Bartender
Last week, Shashi Borade was asking a few people whether they found the following joke to be funny: C.E. Shannon goes into a bar and orders a beer. The bartender says, "I don't see where this joke is going." Shannon replies, "It's an open problem."
I thought it was mildly amusing because of the breaking of the fourth wall. Others did not agree.
At this point, you must be thinking, "I don't see where this post is going."
Some people find the joke funny and some do not, but it is not a noisy measurement, so averaging across subjects does not make sense. A paper that I was flipping through recently develops a probability model for exactly this type of individual variation. I reproduce the first paragraph of "Modeling Individual Differences Using Dirichlet Processes," by Navarro, Griffiths, Steyvers, and Lee (2005) here: Suppose we asked one hundred people which number was the most unlucky. Of those people, fifty said ‘13’, forty said ‘4’, and ten said ‘87’. This variation is unlikely to be due to noise in the cognitive process by which people make unluckiness judgments: If we replicated the experiment with the same people, the same fifty people would probably say 13 again. It seems much more likely that most of the observed variation arises from genuine differences in what those people believe. A complete explanation of people’s answers would have to account for this variation.
As I have become aware through the course I am taking this semester, linguists (syntacticians in particular) are sometimes criticized for getting data from just one speaker of a language and then basing theories on that data. The common thinking is that data must be gathered from many subjects to be reliable.
This contention was somewhat implicit in a workshop last week entitled "Where Does Syntax Come From? Have We All Been Wrong?" co-organized by Bob Berwick. One of the speakers, Christopher Manning, talked about learning language from very large corpora, such as a corpus of Wall Street Journal articles, but his probability models did not seem to be mixture models, which would be necessary to capture individual variation. Noam Chomsky, in his talk, basically brushed off statistics within his first two sentences.

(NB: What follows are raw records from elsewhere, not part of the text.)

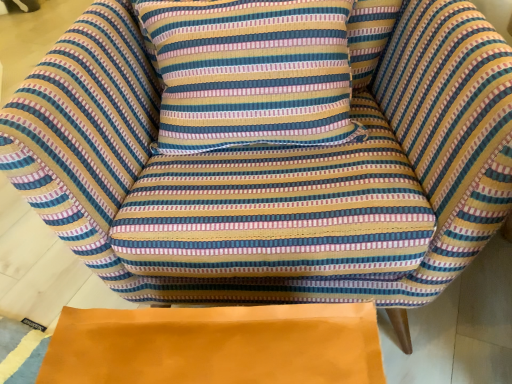 Describe the element at coordinates (250, 72) in the screenshot. I see `striped fabric pillow at center` at that location.

The height and width of the screenshot is (384, 512). Find the location of `striped fabric pillow at center`. striped fabric pillow at center is located at coordinates (250, 72).

You are a GUI agent. You are given a task and a screenshot of the screen. Output one action in this format:
    pyautogui.click(x=<x>, y=<y>)
    Task: Click on the striped fabric pillow at center
    The height and width of the screenshot is (384, 512).
    Given the screenshot: What is the action you would take?
    pyautogui.click(x=250, y=72) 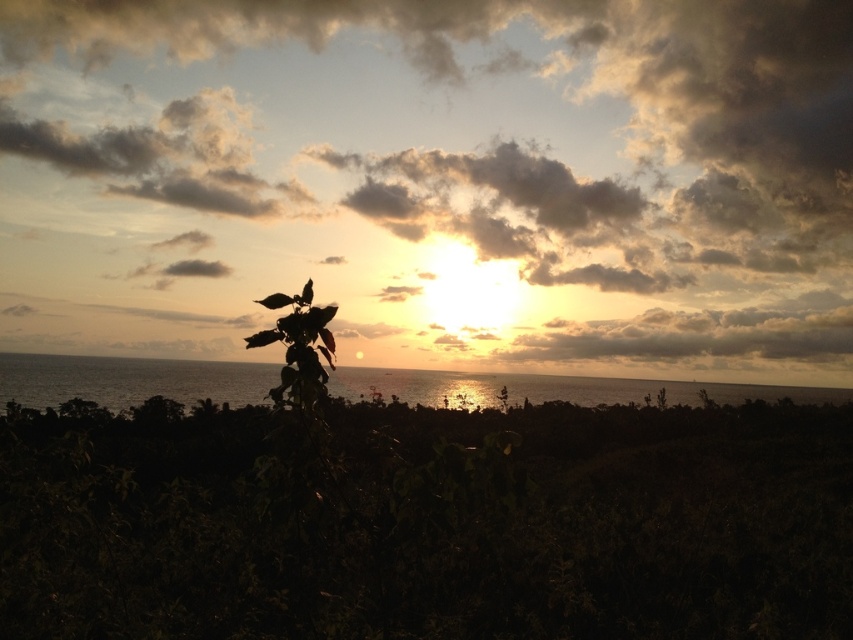 Does point (759, 298) come closer to viewer compared to point (300, 403)?

That is False.

Which is more to the right, cloudy sky at upper center or green leafy plant at center-left?

Positioned to the right is green leafy plant at center-left.

What do you see at coordinates (434, 179) in the screenshot?
I see `cloudy sky at upper center` at bounding box center [434, 179].

At what (x,y) coordinates should I click in order to perform the action: click on cloudy sky at upper center. Please return your answer as a coordinate pair (x, y). Looking at the image, I should click on (434, 179).

Between shiny metallic water at center and green leafy plant at center-left, which one has less height?

green leafy plant at center-left is shorter.

Which is in front, point (596, 385) or point (315, 307)?

Point (315, 307) is more forward.

Does point (560, 392) come closer to viewer compared to point (282, 369)?

No.

The width and height of the screenshot is (853, 640). I want to click on shiny metallic water at center, so click(x=554, y=388).

Is cloudy sky at upper center to the left of shiny metallic water at center from the viewer's perspective?

Yes, cloudy sky at upper center is to the left of shiny metallic water at center.

Does point (531, 152) come behind point (587, 387)?

Yes, point (531, 152) is behind point (587, 387).

Identify the location of cloudy sky at upper center. The image size is (853, 640). (434, 179). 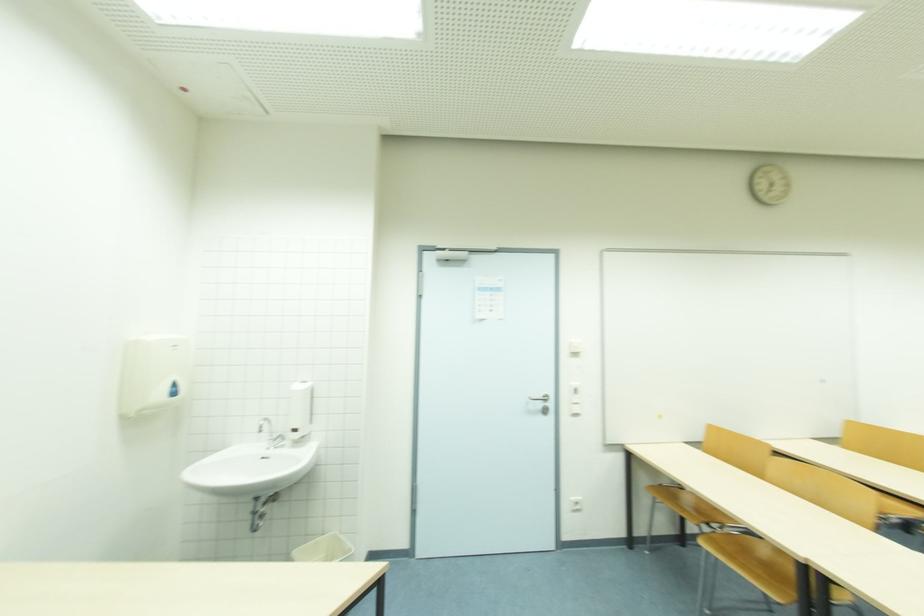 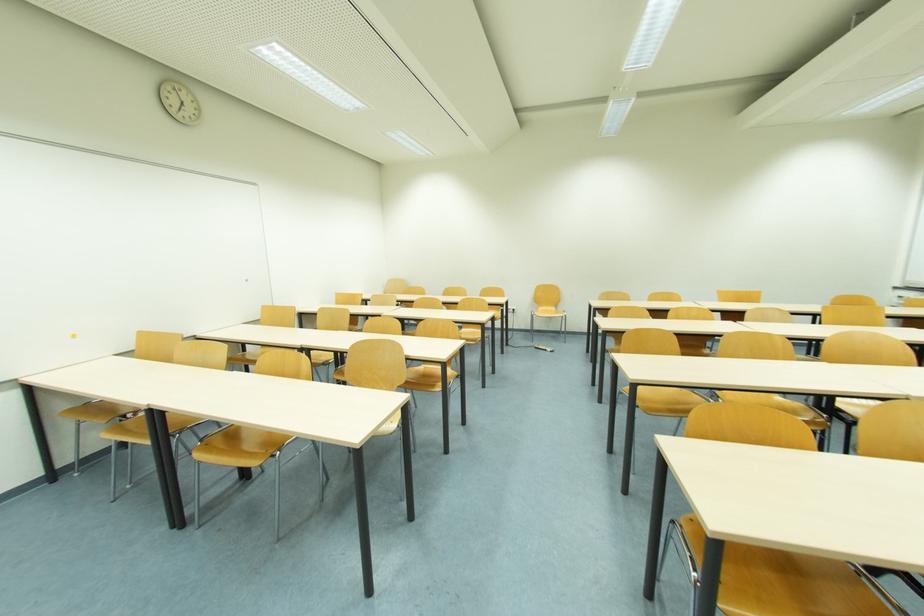 Question: How did the camera likely rotate?

Choices:
 (A) Left
 (B) Right
 (C) Up
 (D) Down

Answer: (B) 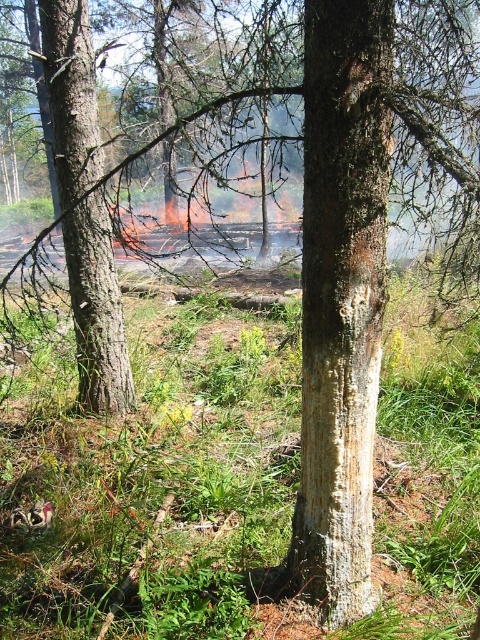 You are a firefighter trying to reach the fire line in the background. You are currently standing at the smooth brown tree trunk at center. What direction should you move to reach the fire line?

The smooth brown tree trunk at center is located at point (342,298). Since the fire line is in the background, you should move forward from the smooth brown tree trunk at center to reach it.

You are a firefighter assessing the area between the smooth brown tree trunk at center and the smooth brown tree trunk at left. You have a fire barrier that is 1.5 meters wide. Can you place it between them to block the fire spread?

The distance between the smooth brown tree trunk at center and smooth brown tree trunk at left is 1.63 meters. Since the fire barrier is 1.5 meters wide, it can be placed between them with some space remaining, effectively blocking the fire spread.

The 'LIDS-iest' of the talks during the workshop was given by Partha Niyogi, who applied learning theory to language acquisition and evolution. The starting point for the talk was that the structure of all languages is the same except for certain parameters that may be set differently. The running example of a parameter was whether a language is head-initial or head-final. In English, the tree-structure of a sentence is something like this:
.
In Hindi-Urdu, the tree-structure is something like this:
.
As anyone familiar with graph theory knows, the two trees are the same, but are just drawn differently. How to draw the tree is the parameter.
As another example, consider the two sentences: (1) Norbert thinks that he is a genius; (2) Norbert thinks that himself is a genius. Sentence (1) is grammatical, but he cannot refer to Norbert. In sentence (2) himself refers to Norbert, but is an ill-formed sentence. What we should really have is the sentence: (3) Norbert thinks that heself is a genius. A parameter called the nominative island condition prevents English from having a sentence like (3), but Chinese has the parameter set differently. In Chinese, the word taziji is used for heself.
Niyogi provided analysis which explains that if an ideal learning algorithm is used to learn from a heterogeneous population of speakers -- most with parameter setting A and a few with parameter setting A' -- a language can evolve very quickly from having parameter setting A to having A'. One such historical change was the conversion from Old English, a head-final language, to modern English, a head-initial language. Slides from a similar talk are available here.
If I were clever, I would now tie together the penultimate paragraph about ideal learning algorithms and the opening gambit about the bartender. However, how to do so is an open problem.